TASK
Each record below is to be output unchanged, and any picture is to be dropped.

Page-level text extractions
........
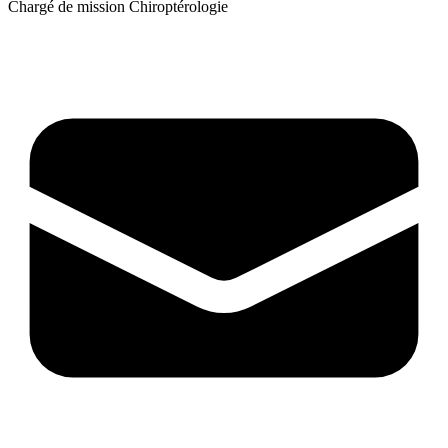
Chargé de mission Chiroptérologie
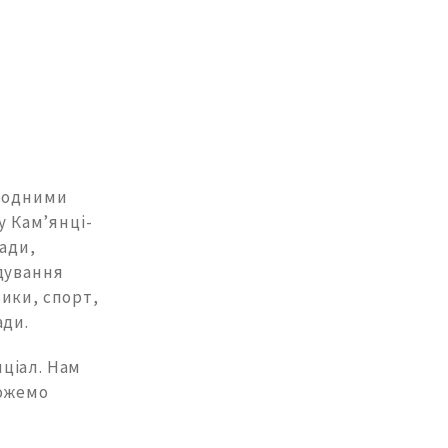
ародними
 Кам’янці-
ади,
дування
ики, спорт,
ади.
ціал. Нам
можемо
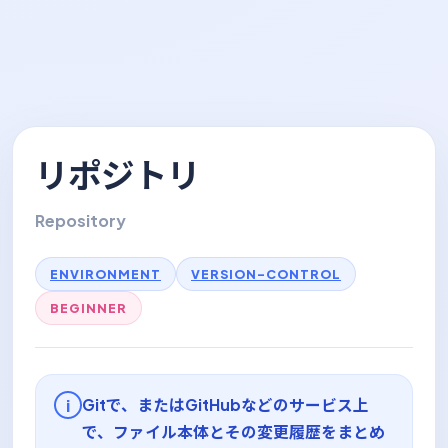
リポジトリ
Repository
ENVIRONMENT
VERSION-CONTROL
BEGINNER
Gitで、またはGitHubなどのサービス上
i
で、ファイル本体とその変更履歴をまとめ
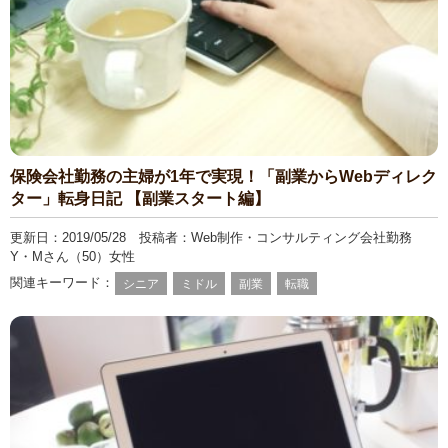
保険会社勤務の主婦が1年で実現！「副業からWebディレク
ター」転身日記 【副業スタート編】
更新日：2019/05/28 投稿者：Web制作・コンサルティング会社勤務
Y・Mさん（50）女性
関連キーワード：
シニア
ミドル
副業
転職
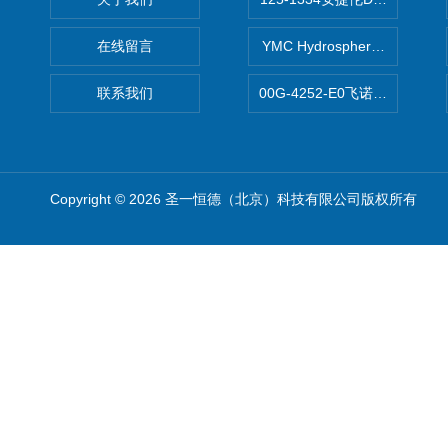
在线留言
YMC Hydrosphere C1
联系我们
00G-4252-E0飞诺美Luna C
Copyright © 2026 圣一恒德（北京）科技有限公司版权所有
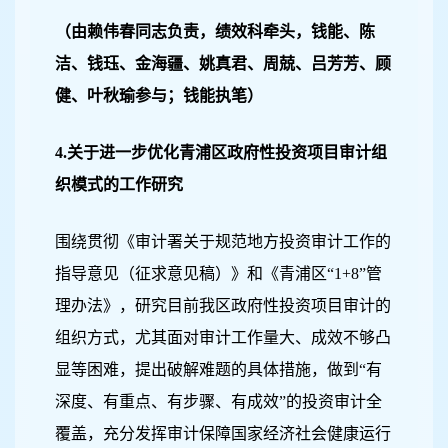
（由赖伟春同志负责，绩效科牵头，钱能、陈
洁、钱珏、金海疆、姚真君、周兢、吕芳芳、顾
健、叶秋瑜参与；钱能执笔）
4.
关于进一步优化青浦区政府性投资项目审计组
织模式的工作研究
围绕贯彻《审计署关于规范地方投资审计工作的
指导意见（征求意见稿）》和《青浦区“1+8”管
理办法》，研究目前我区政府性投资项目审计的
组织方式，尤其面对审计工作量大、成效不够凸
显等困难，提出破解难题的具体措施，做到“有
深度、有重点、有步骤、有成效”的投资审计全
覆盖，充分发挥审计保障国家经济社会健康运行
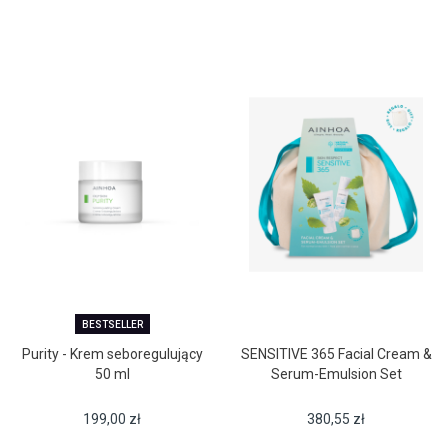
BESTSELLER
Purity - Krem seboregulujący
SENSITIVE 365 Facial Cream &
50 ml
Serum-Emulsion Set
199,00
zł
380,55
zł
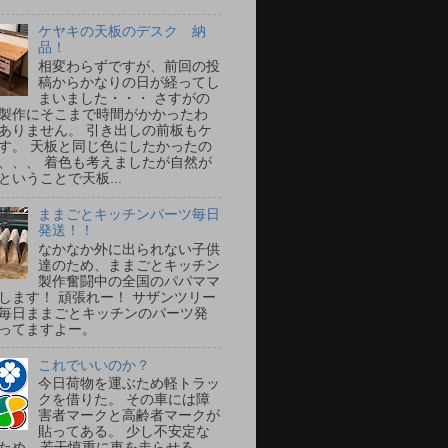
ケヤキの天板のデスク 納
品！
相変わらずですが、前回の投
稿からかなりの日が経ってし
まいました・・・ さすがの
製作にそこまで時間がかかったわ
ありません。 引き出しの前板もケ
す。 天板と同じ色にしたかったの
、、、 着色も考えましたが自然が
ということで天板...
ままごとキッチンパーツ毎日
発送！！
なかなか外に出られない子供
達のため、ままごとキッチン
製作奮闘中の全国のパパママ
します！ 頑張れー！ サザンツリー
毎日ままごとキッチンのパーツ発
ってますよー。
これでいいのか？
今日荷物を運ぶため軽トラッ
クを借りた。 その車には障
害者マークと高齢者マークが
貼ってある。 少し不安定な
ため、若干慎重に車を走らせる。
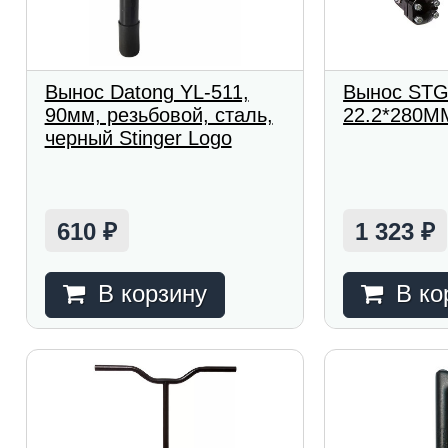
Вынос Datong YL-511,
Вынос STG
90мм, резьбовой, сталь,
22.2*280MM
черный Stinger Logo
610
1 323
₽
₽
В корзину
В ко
........
THE ANSWER
Chargé de mission Chiroptérologie
ародними
 Кам’янці-
ади,
дування
ики, спорт,
ади.
ціал. Нам
можемо
リポジトリ
Repository
ENVIRONMENT
VERSION-CONTROL
BEGINNER
Gitで、またはGitHubなどのサービス上
i
で、ファイル本体とその変更履歴をまとめ
保険会社勤務の主婦が1年で実現！「副業からWebディレク
ター」転身日記 【副業スタート編】
更新日：2019/05/28 投稿者：Web制作・コンサルティング会社勤務
Y・Mさん（50）女性
関連キーワード：
シニア
ミドル
副業
転職
在线留言
YMC Hydrosphere C1
联系我们
00G-4252-E0飞诺美Luna C
Copyright © 2026 圣一恒德（北京）科技有限公司版权所有
（由赖伟春同志负责，绩效科牵头，钱能、陈
洁、钱珏、金海疆、姚真君、周兢、吕芳芳、顾
健、叶秋瑜参与；钱能执笔）
4.
关于进一步优化青浦区政府性投资项目审计组
织模式的工作研究
围绕贯彻《审计署关于规范地方投资审计工作的
指导意见（征求意见稿）》和《青浦区“1+8”管
理办法》，研究目前我区政府性投资项目审计的
组织方式，尤其面对审计工作量大、成效不够凸
显等困难，提出破解难题的具体措施，做到“有
深度、有重点、有步骤、有成效”的投资审计全
覆盖，充分发挥审计保障国家经济社会健康运行
BESTSELLER
Purity - Krem seboregulujący
SENSITIVE 365 Facial Cream &
50 ml
Serum-Emulsion Set
199,00
zł
380,55
zł
ケヤキの天板のデスク 納
品！
相変わらずですが、前回の投
稿からかなりの日が経ってし
まいました・・・ さすがの
製作にそこまで時間がかかったわ
ありません。 引き出しの前板もケ
す。 天板と同じ色にしたかったの
、、、 着色も考えましたが自然が
ということで天板...
ままごとキッチンパーツ毎日
発送！！
なかなか外に出られない子供
達のため、ままごとキッチン
製作奮闘中の全国のパパママ
します！ 頑張れー！ サザンツリー
毎日ままごとキッチンのパーツ発
ってますよー。
これでいいのか？
今日荷物を運ぶため軽トラッ
クを借りた。 その車には障
害者マークと高齢者マークが
貼ってある。 少し不安定な
ため、若干慎重に車を走らせる。
Вынос Datong YL-511,
Вынос STG
90мм, резьбовой, сталь,
22.2*280MM
черный Stinger Logo
610
1 323
₽
₽
В корзину
В ко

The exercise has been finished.